Lark parser's comments cache is not cleared when a syntax error occurs

kinow commented 2 years ago

This appears to cause an assertion error when loading multiple WDL workflows. The state (comments cache) is kept at the module level, so only when the module is unloaded or application stops the state is cleared, or when the parser executes successfully.

When you parse an invalid workflow that raises a SyntaxError, for instance, the cache will preserve the comments. Then, when you parse a valid workflow next, there will be an assertion error when the Document object is created.

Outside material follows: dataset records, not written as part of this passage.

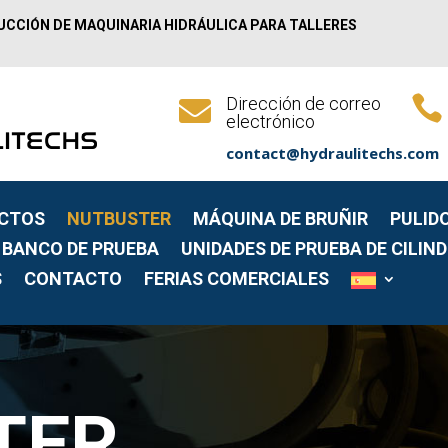
UCCIÓN DE MAQUINARIA HIDRÁULICA PARA TALLERES

Dirección de correo

electrónico
contact@hydraulitechs.com
CTOS
NUTBUSTER
MÁQUINA DE BRUÑIR
PULID
BANCO DE PRUEBA
UNIDADES DE PRUEBA DE CILIN
S
CONTACTO
FERIAS COMERCIALES
TER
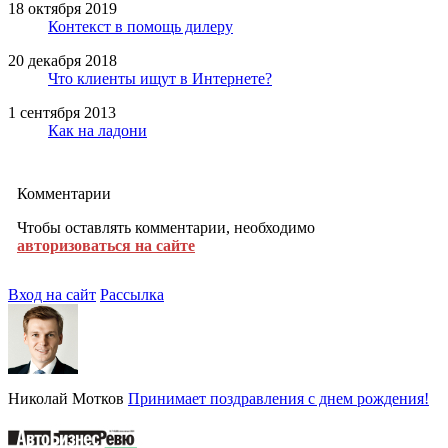
18 октября 2019
Контекст в помощь дилеру
20 декабря 2018
Что клиенты ищут в Интернете?
1 сентября 2013
Как на ладони
Комментарии
Чтобы оставлять комментарии, необходимо
авторизоваться на сайте
Вход на сайт
Рассылка
Николай Мотков
Принимает поздравления с днем рождения!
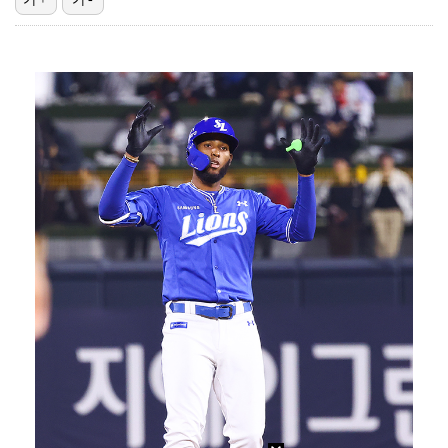
폭발물 지킨 안보현, '악마 교관' 정은채와 재회(재벌…
외신까지 퍼지고 있는 축구협회 성접대 논란…2002 한…
태국에서 새 도전 시작하는 박항서 감독 "원팀 만들어 …
대놓고 '심판 마사지'로 결재 받기도…최종 결재권자는 …
'1라운드 115위' 김민별, 2라운드 7타 줄이며 7…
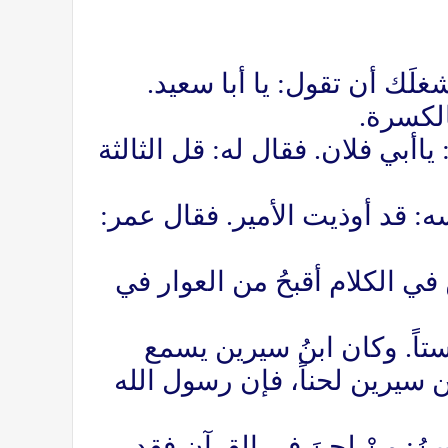
غلَك أن تقول: يا أبا سعيد.
الكسرة.
ياأبي فلان. فقال له: قل الثالثة
: قد أوذيت الأمير. فقال عمر:
في الكلام أقبحُ من العوار في
ستاً. وكان ابنُ سيرين يسمع
بن سيرين لحناً، فإن رسول الله
سنُ: منْ لحنَ في القرآن فقد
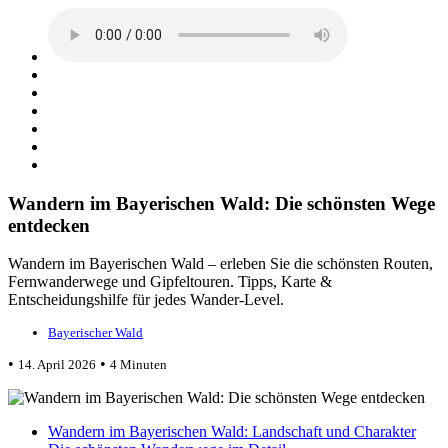
Wandern im Bayerischen Wald: Die schönsten Wege
entdecken
Wandern im Bayerischen Wald – erleben Sie die schönsten Routen,
Fernwanderwege und Gipfeltouren. Tipps, Karte &
Entscheidungshilfe für jedes Wander-Level.
Bayerischer Wald
•
•
14. April 2026
4 Minuten
Wandern im Bayerischen Wald: Landschaft und Charakter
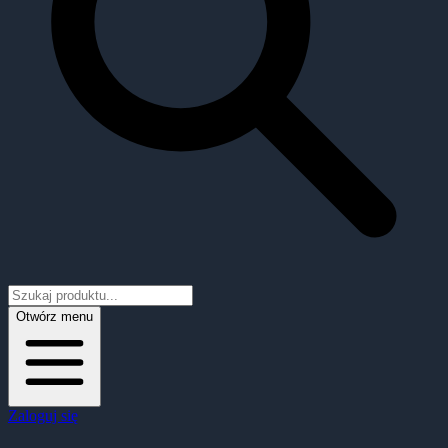
Otwórz menu
Zaloguj się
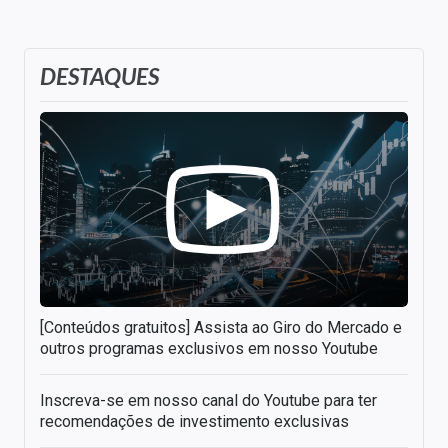
DESTAQUES
[Conteúdos gratuitos] Assista ao Giro do Mercado e
outros programas exclusivos em nosso Youtube
Inscreva-se em nosso canal do Youtube para ter
recomendações de investimento exclusivas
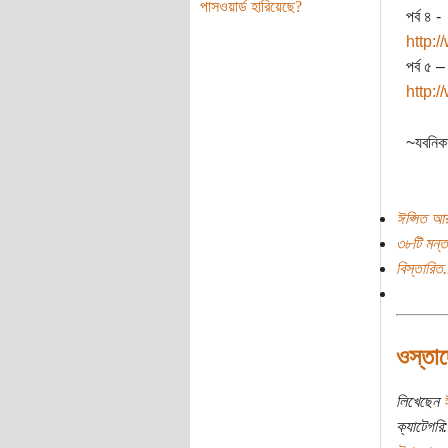
পাসওয়ার্ড হারিয়েছে?
পর্ব ৪ -
http:
পর্ব ৫ –
http:
~যবনিক
ঈপ্সিত আর
৩৮টি মন্ত
বিস্তারিত.
ওস্তাদ
লিখেছেন
ক্যাটেগরি:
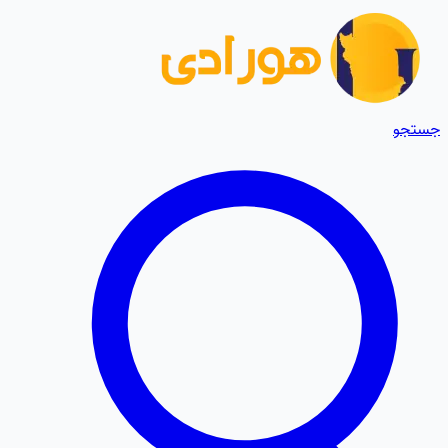
جستجو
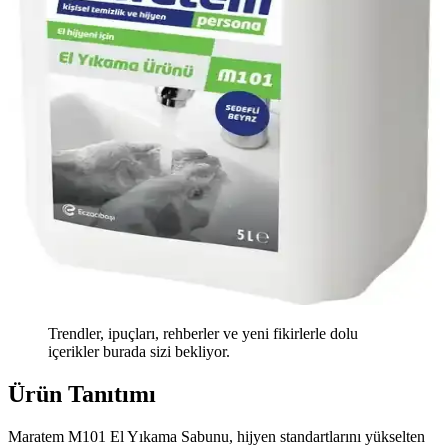
Trendler, ipuçları, rehberler ve yeni fikirlerle dolu
içerikler burada sizi bekliyor.
Ürün Tanıtımı
Maratem M101 El Yıkama Sabunu, hijyen standartlarını yükselten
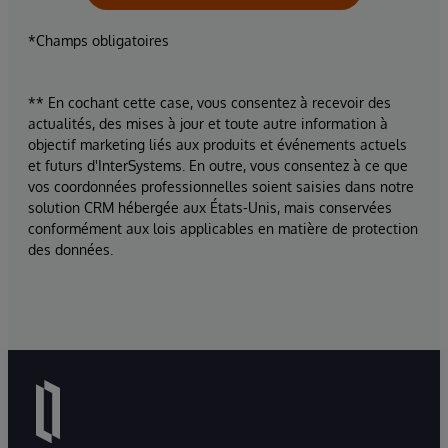
*Champs obligatoires
** En cochant cette case, vous consentez à recevoir des
actualités, des mises à jour et toute autre information à
objectif marketing liés aux produits et événements actuels
et futurs d'InterSystems. En outre, vous consentez à ce que
vos coordonnées professionnelles soient saisies dans notre
solution CRM hébergée aux États-Unis, mais conservées
conformément aux lois applicables en matière de protection
des données.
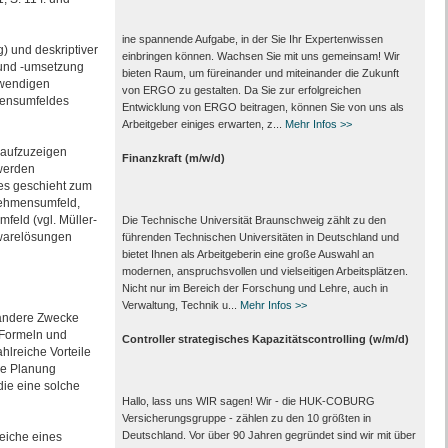
ine spannende Aufgabe, in der Sie Ihr Expertenwissen
) und deskriptiver
einbringen können. Wachsen Sie mit uns gemeinsam! Wir
 und -umsetzung
bieten Raum, um füreinander und miteinander die Zukunft
twendigen
von ERGO zu gestalten. Da Sie zur erfolgreichen
ensumfeldes
Entwicklung von ERGO beitragen, können Sie von uns als
Arbeitgeber einiges erwarten, z...
Mehr Infos >>
 aufzuzeigen
Finanzkraft (m/w/d)
 werden
Dies geschieht zum
nehmensumfeld,
eld (vgl. Müller-
Die Technische Universität Braunschweig zählt zu den
twarelösungen
führenden Technischen Universitäten in Deutschland und
bietet Ihnen als Arbeit­geberin eine große Auswahl an
modernen, anspruchsvollen und vielseitigen Arbeits­plätzen.
Nicht nur im Bereich der Forschung und Lehre, auch in
Verwaltung, Technik u...
Mehr Infos >>
r andere Zwecke
 Formeln und
Controller strategisches Kapazitätscontrolling (w/m/d)
hlreiche Vorteile
che Planung
die eine solche
Hallo, lass uns WIR sagen! Wir - die HUK-COBURG
Versicherungsgruppe - zählen zu den 10 größten in
Deutschland. Vor über 90 Jahren gegründet sind wir mit über
eiche eines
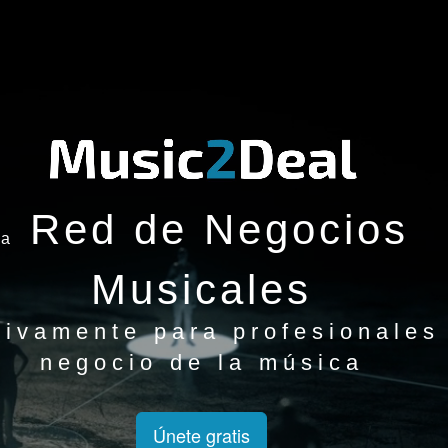
Red de Negocios
la
Musicales
sivamente para profesionales
negocio de la música
Únete gratis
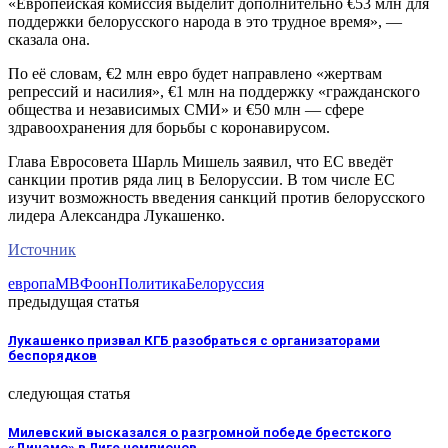
«Европейская комиссия выделит дополнительно €53 млн для
поддержки белорусского народа в это трудное время», —
сказала она.
По её словам, €2 млн евро будет направлено «жертвам
репрессий и насилия», €1 млн на поддержку «гражданского
общества и независимых СМИ» и €50 млн — сфере
здравоохранения для борьбы с коронавирусом.
Глава Евросовета Шарль Мишель заявил, что ЕС введёт
санкции против ряда лиц в Белоруссии. В том числе ЕС
изучит возможность введения санкций против белорусского
лидера Александра Лукашенко.
Источник
европа
МВФ
оон
Политика
Белоруссия
предыдущая статья
Лукашенко призвал КГБ разобраться с организаторами
беспорядков
следующая статья
Милевский высказался о разгромной победе брестского
«Динамо» в Лиге чемпионов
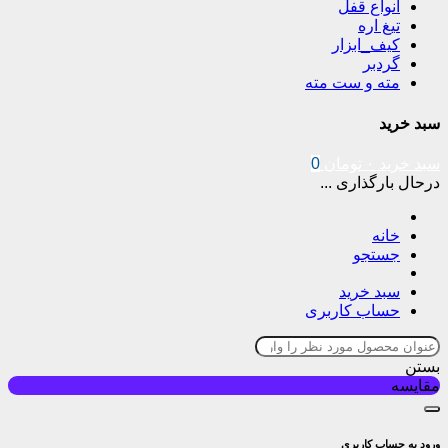
انواع قفل
تیغ اره
کیف_ابزار
گردبر
مته و ست مته
سبد خرید
سبد خرید
۰
تومان
0
درحال بارگذاری ...
خانه
جستجو
سبد خرید
حساب کاربری
بستن
مقایسه
ورود به حساب کاربری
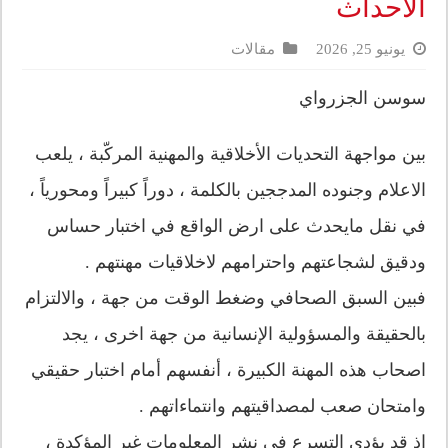
الأحداث
يونيو 25, 2026
مقالات
سوسن الجزرواي
بين مواجهة التحديات الأخلاقية والمهنية المركّبة ، يلعب
الاعلام وجنوده المدججين بالكلمة ، دوراً كبيراً ومحورياً ،
في نقل مايحدث على ارض الواقع في اختبار حساس
ودقيق لشجاعتهم واحترامهم لاخلاقيات مهنتهم .
فبين السبق الصحافي وضغط الوقت من جهة ، والالتزام
بالحقيقة والمسؤولية الإنسانية من جهة اخرى ، يجد
اصحاب هذه المهنة الكبيرة ، أنفسهم أمام اختبار حقيقي
وامتحان صعب لمصداقيتهم وانتماءاتهم .
إذ قد يؤدي التسرع في نشر المعلومات غير المؤكدة ،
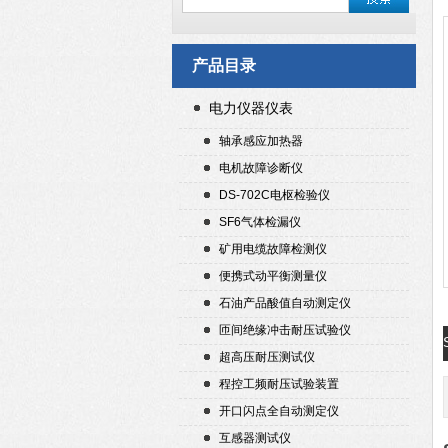
产品目录
电力仪器仪表
轴承感应加热器
电机故障诊断仪
DS-702C电枢检验仪
SF6气体检漏仪
矿用电缆故障检测仪
便携式动平衡测量仪
石油产品酸值自动测定仪
匝间绝缘冲击耐压试验仪
超高压耐压测试仪
程控工频耐压试验装置
开口闪点全自动测定仪
互感器测试仪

This caused an error in one of the pull requests for the wdl-cwl-translator, as the test for an invalid file was executed before the other tests: https://github.com/common-workflow-lab/wdl-cwl-translator/pull/168

Thanks! Bruno

kinow commented 2 years ago

Seeing if I can submit a quick PR with a fix, but no worries if a maintainer prefers to take over (I guess changing the parser can be a little dangerous).

mr-c commented 2 years ago

The simple fix could be to clear the comments buffer also before line 19 https://github.com/chanzuckerberg/miniwdl/blob/d50d97a9e263373d8d46610b2fdcc99b16059e49/WDL/_parser.py#L19 , yes?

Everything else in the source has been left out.